Technology and the role of company secretaries: in a chat with Fiona Otika

Fiona Otika is the Company Secretary for Europe at Principal Global Investors, a subsidiary of Principal Financial Global Inc, a US listed company. She is the Mentoring Coordinator for the Association of Women Chartered Secretaries having retired as President in April 2019.

Fiona has an LLB in Law, is a Fellow of the ICSA and has over 10 years of experience from a number of financial institutions, including: Universities Superannuation Scheme Limited, BNP Paribas Securities Services and Octopus Investments. Her roles have included portfolios of listed and private companies across various jurisdictions.

Over recent years, how have changing regulatory environments impacted the work effort required in company secretarial functions (e.g. GDPR)?

The ever-increasing regulatory environment has expanded the scope of the work performed by company secretarial functions. The Financial Services industry has experienced the most significant regulatory changes following the financial crisis. There is no sign of this slowing down. An example is the Senior Managers & Certification Regime introduced in 2016 by the FCA in the banking sector that has now been extended to almost all regulated firms with an implementation date of December 2019.

The additional requirement to provide support to implement and oversee any continuing obligations adds increased pressure on the function. The majority of the regulations touch on different departments and provides opportunities for the function to work collaboratively with other departments.

How do you think emerging technologies such as AI and blockchain will impact the role of governance professionals in the future?

I see AI and blockchain unburdening the company secretarial function of some but not all of the administrative elements of role. It’s unlikely to happen as quickly as some would like or anticipate, as there can be challenges getting sign off for new technology (for example budget constraints). Technology also comes with its own issues and vulnerabilities.

The role of governance professionals has already changed over the past 10 -15 years. Effective AI and blockchain have the potential to further support the evolution of the role.
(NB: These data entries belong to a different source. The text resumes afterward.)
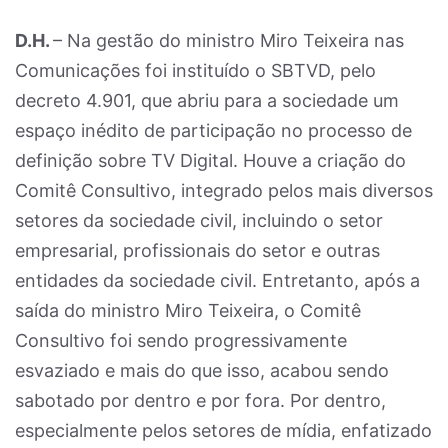
D.H.
– Na gestão do ministro Miro Teixeira nas
Comunicações foi instituído o SBTVD, pelo
decreto 4.901, que abriu para a sociedade um
espaço inédito de participação no processo de
definição sobre TV Digital. Houve a criação do
Comitê Consultivo, integrado pelos mais diversos
setores da sociedade civil, incluindo o setor
empresarial, profissionais do setor e outras
entidades da sociedade civil. Entretanto, após a
saída do ministro Miro Teixeira, o Comitê
Consultivo foi sendo progressivamente
esvaziado e mais do que isso, acabou sendo
sabotado por dentro e por fora. Por dentro,
especialmente pelos setores de mídia, enfatizado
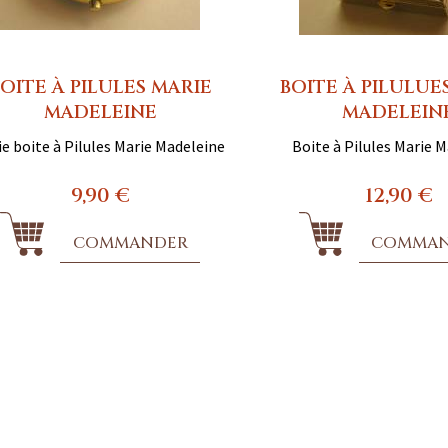
OITE À PILULES MARIE
BOITE À PILULUE
MADELEINE
MADELEIN
ie boite à Pilules Marie Madeleine
Boite à Pilules Marie 
9,90 €
12,90 €
COMMANDER
COMMA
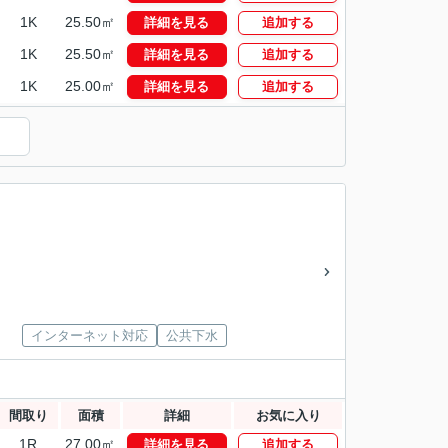
1K
25.50㎡
詳細を見る
追加する
1K
25.50㎡
詳細を見る
追加する
1K
25.00㎡
詳細を見る
追加する
）
インターネット対応
公共下水
間取り
面積
詳細
お気に入り
1R
27.00㎡
詳細を見る
追加する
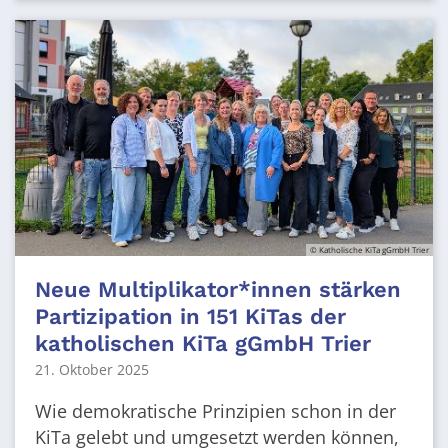
© Katholische KiTa gGmbH Trier
Neue Multiplikator*innen stärken
Partizipation in 151 KiTas der
katholischen KiTa gGmbH Trier
21. Oktober 2025
Wie demokratische Prinzipien schon in der
KiTa gelebt und umgesetzt werden können,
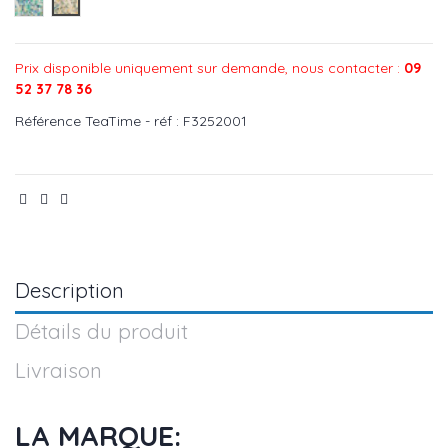
Jungle - réf : F3252002
TeaTime - réf : F3252001
Prix disponible uniquement sur demande, nous contacter :
09
52 37 78 36
Référence
TeaTime - réf : F3252001
Description
Détails du produit
Livraison
LA MARQUE:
Governance professionals could then continue to focus on more strategic matters and be leveraged as trusted advisors to the board. Greater emphasis would be placed on emotional intelligence and skills that require sound judgement that cannot be automated. This could help demonstrate more overtly the value governance professionals can add, for those willing to rise to the challenge. As the focus of the board and business often relate to added value.  

Do you think that board members fully understand the company secretary's role?
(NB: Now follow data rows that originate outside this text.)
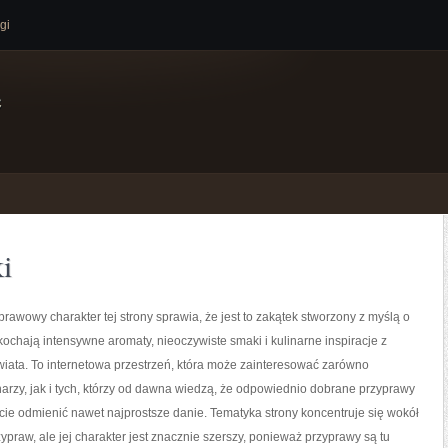
gi
e
i
prawowy charakter tej strony sprawia, że jest to zakątek stworzony z myślą o
kochają intensywne aromaty, nieoczywiste smaki i kulinarne inspiracje z
wiata. To internetowa przestrzeń, która może zainteresować zarówno
rzy, jak i tych, którzy od dawna wiedzą, że odpowiednio dobrane przyprawy
icie odmienić nawet najprostsze danie. Tematyka strony koncentruje się wokół
zypraw, ale jej charakter jest znacznie szerszy, ponieważ przyprawy są tu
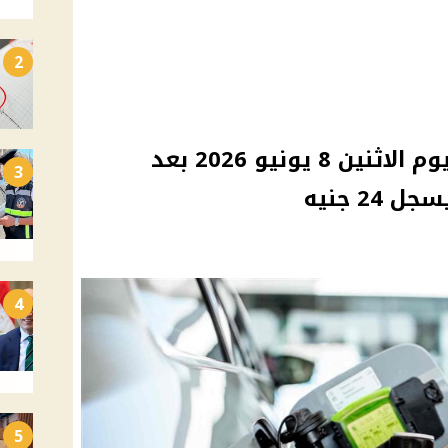
2
أسعار البنزين والسولار اليوم الاثنين 8 يونيو 2026 بعد
3
4
5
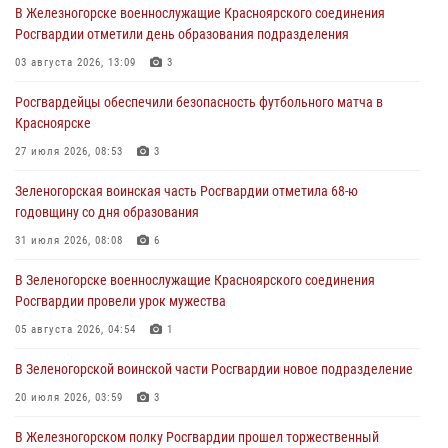
В Железногорске военнослужащие Красноярского соединения
В Красноярске сотрудники вневедомственной охраны Росгвардии
Росгвардии отметили день образования подразделения
задержали подозреваемого в серии краж из гипермаркета
03 августа 2026, 13:09
3
04 августа 2026, 09:57
Росгвардейцы обеспечили безопасность футбольного матча в
Сотрудники Росгвардии обеспечили общественный порядок во
Красноярске
время проведения экстремального заплыва в Дудинке
27 июля 2026, 08:53
3
04 августа 2026, 08:36
1
Зеленогорская воинская часть Росгвардии отметила 68-ю
В Красноярске сотрудники Росгвардии задержали подозреваемого
годовщину со дня образования
в серии краж из супермаркета
31 июля 2026, 08:08
6
04 августа 2026, 06:50
В Зеленогорске военнослужащие Красноярского соединения
Военнослужащие Красноярского соединения Росгвардии
Росгвардии провели урок мужества
познакомили отдыхающих детей с тонкостями РХБ защиты
05 августа 2026, 04:54
1
03 августа 2026, 13:12
2
В Зеленогорской воинской части Росгвардии новое подразделение
20 июля 2026, 03:59
3
В Железногорском полку Росгвардии прошел торжественный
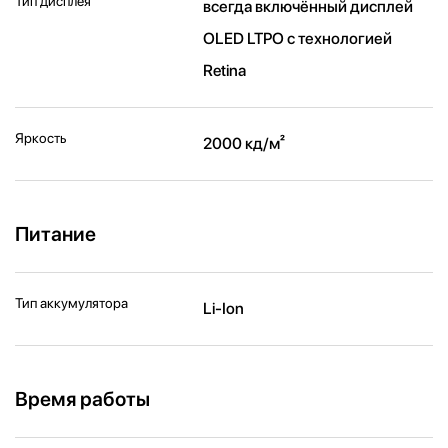
Тип дисплея
всегда включённый дисплей
OLED LTPO с технологией
Retina
Яркость
2000 кд/ м²
Питание
Тип аккумулятора
Li-Ion
Время работы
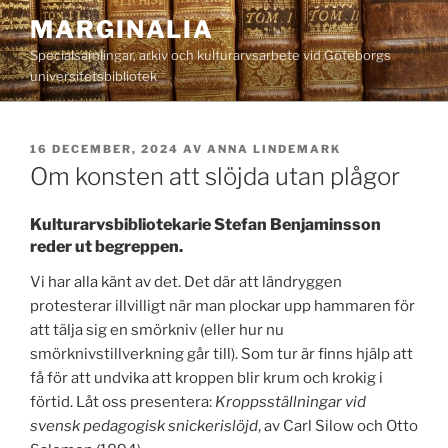
Hoppa
MARGINALIA
till
Specialsamlingar, arkiv och kulturarvsarbete vid Göteborgs
innehåll
universitetsbibliotek
PUBLICERAT
16 DECEMBER, 2024
AV
ANNA LINDEMARK
Om konsten att slöjda utan plågor
Kulturarvsbibliotekarie Stefan Benjaminsson
reder ut begreppen.
Vi har alla känt av det. Det där att ländryggen
protesterar illvilligt när man plockar upp hammaren för
att tälja sig en smörkniv (eller hur nu
smörknivstillverkning går till). Som tur är finns hjälp att
få för att undvika att kroppen blir krum och krokig i
förtid. Låt oss presentera:
Kroppsställningar vid
svensk pedagogisk snickerislöjd
, av Carl Silow och Otto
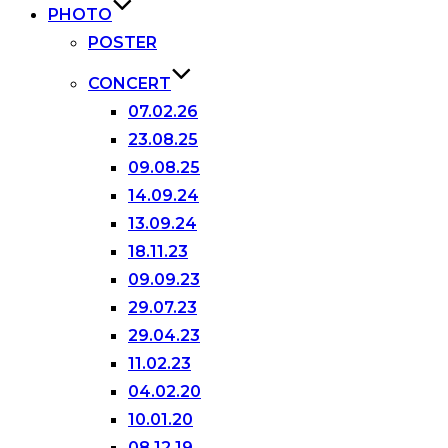
PHOTO
POSTER
CONCERT
07.02.26
23.08.25
09.08.25
14.09.24
13.09.24
18.11.23
09.09.23
29.07.23
29.04.23
11.02.23
04.02.20
10.01.20
08.12.19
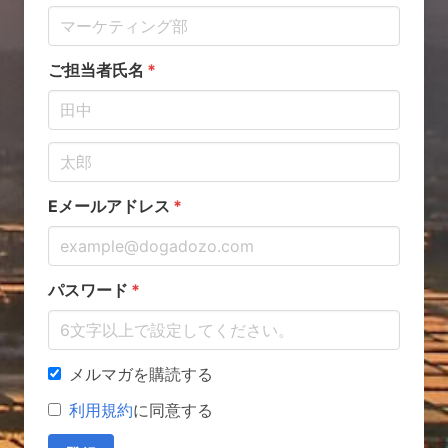
ご担当者氏名
Eメールアドレス
パスワード
メルマガを購読する
利用規約
に同意する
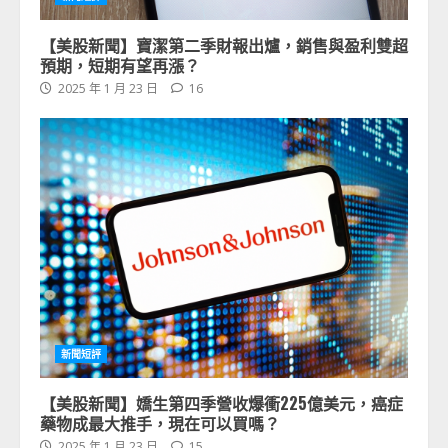
【美股新聞】寶潔第二季財報出爐，銷售與盈利雙超
預期，短期有望再漲？
2025 年 1 月 23 日
16
新聞短評
【美股新聞】嬌生第四季營收爆衝225億美元，癌症
藥物成最大推手，現在可以買嗎？
2025 年 1 月 23 日
15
I believe some boards have a good understanding of the company secretary’s role. However, the role can vary significantly from one business to another. Factors such as the level of engagement of the company secretary can impact the board members’ understanding of the role, as well as individual board members’ experiences.

The changing role and the growing expectation of good governance globally, coupled with the work the ICSA and its members are doing, will hopefully help to improve the understanding of more than just board members but all functions and society more generally.

In your opinion, what is the main barrier to good corporate governance?

There is more than one main barrier to good corporate governance and this can vary from one business to another. I believe the primary barriers are lack of understanding, misconceptions or experience of poor execution of good governance that all result in a lack of engagement. When corporate governance is turned into a tick box exercise it can become laborious and be perceived as another hurdle designed to slow down the decision-making process without adding value. This is where having an engaged company secretary who understand the business and can be pragmatic in its application where possible can be a great facilitator rather than be seen as an obstacle to overcome.

There's a lot of talk around diversity in the boardroom, also beyond gender. What are your thoughts on this?

Diversity in the boardroom has been a hot topic for some time and I am disappointed in how long progress is taking. I am an advocate for diversity irrespective of the category, and I see it as fundamental in this ever changing and globalised world. I have previously been averse to the use of quotas but seeing the challenges we have had with gender diversity not just at board level but the c-suite over the decades, I do on occasion find myself questioning whether it may be the only way to progress things. Controversial, I know, but I find it hard to believe that diverse talent isn’t out there, so the meritocracy argument shouldn’t be the big issue it can be made out to be. It may in the interim be the only way to really move the needle on diversity in the boardroom.

Expectations of society are changing, and businesses that are focused on diversity are having their reputations enhanced. In promoting inclusivity, they are reaping the benefits of attracting a broader range of talent which brings greater creativity and innovation.

It is clear more work is needed to develop talent across all levels in businesses and by developing diverse talent more role models that reflect the society we live in are created.

You can follow Fiona on Linkedin.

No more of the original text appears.